Solo eres útil. Hasta que te necesiten, serás olvidado.

**Diario de Iván**

Hoy fui a buscar a mi mujer a casa de su madre después de otra “pequeña discusión”. Aparé el coche frente a ese edificio antiguo de nueve plantas en Lavapiés, me ajusté el cuello de la camisa y me dirigí al portal. Estaba a punto de tocar el timbre cuando algo llamó mi atención en la ventana del primer piso. El corazón me dio un vuelco.

—¿Mamá? ¿Qué haces aquí? —pregunté, reconociendo a mi madre entre las sombras.

—Baja la voz —susurró Olga Estefanía—, acércate.

—¿Qué pasa? —fruncí el ceño.

—Escúchalo tú mismo —dijo señalando la ventana entreabierta.

Desde el interior llegaban las voces de mi suegra y de mi esposa, Ana. Hablaban sin filtro, como si nada pudiera importarles menos.

—Mamá, deberías haber visto sus caras. Especialmente esa de los ojos llorosos: “¡Fue culpa mía, no cuidé bien al nieto!” —Ana soltó una carcajada—. Todo salió perfecto. Y mi Ivancito es un auténtico regalo: corre a ayudarme como un perrito fiel. Hasta me llevó al hospital. Sabía que si no le presionaba con este “embarazo”, nunca me pediría matrimonio.

—Ana, esto es ruin —objetó su madre con poca convicción.

—No entiendes nada, mamá. Lo importante ahora es conseguir ese piso de tres habitaciones en el centro. Ya les dije que teníamos que vivir juntos, con el “bebé” en camino. Luego, ya encontraremos la forma de sacar a los viejos. Lo bueno es que Iván se traga todo. No es de los que protestan. Se deja llevar… como a mí.

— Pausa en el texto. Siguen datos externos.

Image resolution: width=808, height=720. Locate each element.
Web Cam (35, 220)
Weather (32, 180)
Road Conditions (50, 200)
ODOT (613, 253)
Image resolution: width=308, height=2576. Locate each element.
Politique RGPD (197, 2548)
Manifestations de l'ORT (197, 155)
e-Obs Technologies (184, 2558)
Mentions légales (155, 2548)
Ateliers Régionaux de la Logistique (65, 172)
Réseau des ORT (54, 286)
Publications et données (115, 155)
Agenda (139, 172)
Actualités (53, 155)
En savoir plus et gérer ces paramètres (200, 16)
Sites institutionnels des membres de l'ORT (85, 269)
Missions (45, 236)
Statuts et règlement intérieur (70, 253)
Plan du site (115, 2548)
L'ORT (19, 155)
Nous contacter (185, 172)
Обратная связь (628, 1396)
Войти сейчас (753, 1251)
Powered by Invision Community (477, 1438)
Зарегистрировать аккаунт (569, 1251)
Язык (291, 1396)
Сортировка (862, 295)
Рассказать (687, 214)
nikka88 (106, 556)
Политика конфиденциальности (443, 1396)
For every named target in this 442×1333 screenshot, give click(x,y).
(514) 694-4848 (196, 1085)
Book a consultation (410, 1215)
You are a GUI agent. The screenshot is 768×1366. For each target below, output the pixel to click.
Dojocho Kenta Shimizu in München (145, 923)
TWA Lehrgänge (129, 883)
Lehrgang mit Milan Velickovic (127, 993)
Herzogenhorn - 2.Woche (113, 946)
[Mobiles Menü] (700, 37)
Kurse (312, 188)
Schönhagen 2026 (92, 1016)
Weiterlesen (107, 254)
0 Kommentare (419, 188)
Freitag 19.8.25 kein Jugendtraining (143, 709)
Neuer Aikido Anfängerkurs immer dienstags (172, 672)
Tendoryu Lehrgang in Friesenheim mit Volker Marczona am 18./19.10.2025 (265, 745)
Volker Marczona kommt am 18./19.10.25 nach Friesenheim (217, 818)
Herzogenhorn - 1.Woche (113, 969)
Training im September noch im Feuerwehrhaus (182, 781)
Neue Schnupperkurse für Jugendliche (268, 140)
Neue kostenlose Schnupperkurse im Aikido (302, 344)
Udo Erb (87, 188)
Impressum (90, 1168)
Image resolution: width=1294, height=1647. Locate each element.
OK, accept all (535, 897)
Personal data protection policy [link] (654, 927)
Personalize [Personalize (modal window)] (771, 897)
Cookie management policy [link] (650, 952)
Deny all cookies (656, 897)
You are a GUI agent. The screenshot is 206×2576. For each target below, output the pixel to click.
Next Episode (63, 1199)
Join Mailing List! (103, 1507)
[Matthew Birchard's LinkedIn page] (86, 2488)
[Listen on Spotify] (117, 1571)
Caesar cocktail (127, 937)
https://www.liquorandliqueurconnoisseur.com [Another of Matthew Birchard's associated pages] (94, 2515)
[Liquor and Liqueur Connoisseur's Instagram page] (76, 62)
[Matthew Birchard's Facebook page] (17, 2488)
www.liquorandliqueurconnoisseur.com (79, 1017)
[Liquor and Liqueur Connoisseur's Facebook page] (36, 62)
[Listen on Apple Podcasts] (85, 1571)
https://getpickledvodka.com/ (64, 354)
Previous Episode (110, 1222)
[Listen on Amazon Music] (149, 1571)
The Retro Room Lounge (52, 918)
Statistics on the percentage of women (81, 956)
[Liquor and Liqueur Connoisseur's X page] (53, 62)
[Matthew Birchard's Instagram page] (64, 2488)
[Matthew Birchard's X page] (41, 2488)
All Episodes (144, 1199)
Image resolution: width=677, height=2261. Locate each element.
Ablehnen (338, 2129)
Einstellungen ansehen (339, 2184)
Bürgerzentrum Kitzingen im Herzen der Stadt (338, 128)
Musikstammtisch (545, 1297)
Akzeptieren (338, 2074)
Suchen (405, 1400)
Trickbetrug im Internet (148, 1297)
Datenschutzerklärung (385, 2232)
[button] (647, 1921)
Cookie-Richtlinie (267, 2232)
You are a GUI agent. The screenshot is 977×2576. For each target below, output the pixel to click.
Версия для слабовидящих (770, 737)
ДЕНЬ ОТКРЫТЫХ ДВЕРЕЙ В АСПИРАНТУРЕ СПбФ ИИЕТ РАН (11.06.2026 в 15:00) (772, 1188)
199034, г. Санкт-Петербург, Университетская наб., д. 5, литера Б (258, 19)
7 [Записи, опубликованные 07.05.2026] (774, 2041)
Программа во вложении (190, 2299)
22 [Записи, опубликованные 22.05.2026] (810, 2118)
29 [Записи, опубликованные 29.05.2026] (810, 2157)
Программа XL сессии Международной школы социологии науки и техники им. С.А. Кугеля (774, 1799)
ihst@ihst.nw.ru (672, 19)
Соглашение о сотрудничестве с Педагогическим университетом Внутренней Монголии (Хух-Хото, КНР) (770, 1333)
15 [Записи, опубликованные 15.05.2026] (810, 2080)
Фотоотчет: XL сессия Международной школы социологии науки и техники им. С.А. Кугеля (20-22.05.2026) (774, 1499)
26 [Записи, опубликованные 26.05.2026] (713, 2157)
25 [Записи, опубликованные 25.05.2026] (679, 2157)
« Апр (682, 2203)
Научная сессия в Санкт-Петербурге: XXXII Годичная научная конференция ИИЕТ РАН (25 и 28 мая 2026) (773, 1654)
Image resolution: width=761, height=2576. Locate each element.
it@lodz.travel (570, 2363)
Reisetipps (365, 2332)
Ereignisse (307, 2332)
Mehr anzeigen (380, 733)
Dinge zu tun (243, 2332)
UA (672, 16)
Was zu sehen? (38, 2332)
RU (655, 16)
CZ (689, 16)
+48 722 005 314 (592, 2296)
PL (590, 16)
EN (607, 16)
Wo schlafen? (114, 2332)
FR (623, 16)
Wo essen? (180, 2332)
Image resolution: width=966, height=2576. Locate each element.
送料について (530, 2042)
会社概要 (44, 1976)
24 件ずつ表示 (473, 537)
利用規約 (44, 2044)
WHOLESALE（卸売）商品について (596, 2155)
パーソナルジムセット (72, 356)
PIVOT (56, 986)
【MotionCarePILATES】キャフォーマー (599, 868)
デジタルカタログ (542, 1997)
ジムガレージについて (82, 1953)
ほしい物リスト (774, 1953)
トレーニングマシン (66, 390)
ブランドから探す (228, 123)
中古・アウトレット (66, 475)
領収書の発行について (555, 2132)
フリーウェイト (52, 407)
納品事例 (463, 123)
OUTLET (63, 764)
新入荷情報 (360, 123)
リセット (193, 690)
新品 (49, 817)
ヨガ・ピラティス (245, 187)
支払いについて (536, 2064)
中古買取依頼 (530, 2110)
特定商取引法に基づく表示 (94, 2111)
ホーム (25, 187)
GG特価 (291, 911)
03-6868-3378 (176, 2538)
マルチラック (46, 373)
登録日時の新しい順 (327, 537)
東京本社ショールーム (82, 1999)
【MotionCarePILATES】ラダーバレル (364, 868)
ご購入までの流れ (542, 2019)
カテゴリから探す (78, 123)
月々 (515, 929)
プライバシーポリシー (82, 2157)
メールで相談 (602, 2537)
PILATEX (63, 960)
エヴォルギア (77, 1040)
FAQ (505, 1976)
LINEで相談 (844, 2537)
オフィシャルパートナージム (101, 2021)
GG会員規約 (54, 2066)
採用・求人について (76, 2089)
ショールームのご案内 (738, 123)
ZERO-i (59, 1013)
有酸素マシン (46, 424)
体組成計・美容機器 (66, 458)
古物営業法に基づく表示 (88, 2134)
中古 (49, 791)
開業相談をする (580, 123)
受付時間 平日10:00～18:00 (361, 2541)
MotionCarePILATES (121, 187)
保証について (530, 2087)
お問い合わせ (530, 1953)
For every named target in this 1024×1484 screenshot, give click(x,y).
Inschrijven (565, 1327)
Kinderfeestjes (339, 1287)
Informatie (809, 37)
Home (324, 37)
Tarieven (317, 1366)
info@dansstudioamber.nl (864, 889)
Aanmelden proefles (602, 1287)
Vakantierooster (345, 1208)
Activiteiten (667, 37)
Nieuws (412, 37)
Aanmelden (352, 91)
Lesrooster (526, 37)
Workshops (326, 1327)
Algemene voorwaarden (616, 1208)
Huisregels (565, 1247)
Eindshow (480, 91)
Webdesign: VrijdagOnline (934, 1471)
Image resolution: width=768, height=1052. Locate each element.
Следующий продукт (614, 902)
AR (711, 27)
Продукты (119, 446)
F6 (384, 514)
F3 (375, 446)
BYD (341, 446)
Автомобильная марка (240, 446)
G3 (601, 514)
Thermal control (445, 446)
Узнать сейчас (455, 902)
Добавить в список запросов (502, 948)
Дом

Me quedé clavado, como si me hubieran arrancado el corazón. Cada palabra me quemaba, pero no podía moverme. A mi lado, mamá me apretó la mano con fuerza.

—¿Lo has oído? —preguntó en voz baja.

Asentí. Mi rostro debía estar pálido como la ceniza.

—Vámonos.

Subimos al piso. Toqué el timbre con brusquedad. Ana abrió la puerta, radiante, como si aún saboreara su propia maldad.

—¡Cariño! ¿Tan pronto? —dijo con una sonrisa forzada.

—No digas más. Mañana presento los papeles del divorcio —respondí con calma helada.

—¿Qué? ¿Estás loco? ¿Por qué?

—Porque lo he oído todo. Lo del embarazo, lo del piso, lo de que soy tu títere. Gracias por quitarme la venda tan rápido.

Ana intentó hablar, pero las palabras se le atragantaron.

Olga Estefanía solo le lanzó una mirada a su antigua nuera:

—Yo me culpaba. Pensaba que no te había aceptado, que no supe conectar contigo. Pero el corazón de una madre siempre sabe. Solo que no quería verlo.

Nos fuimos. No miré atrás. Sentí un alivio extraño, como si me hubieran quitado un peso de encima. Caminé en silencio, mientras mamá, por primera vez en años, no dijo nada. Solo me apretó la mano. Una compañía muda que valía más que mil palabras.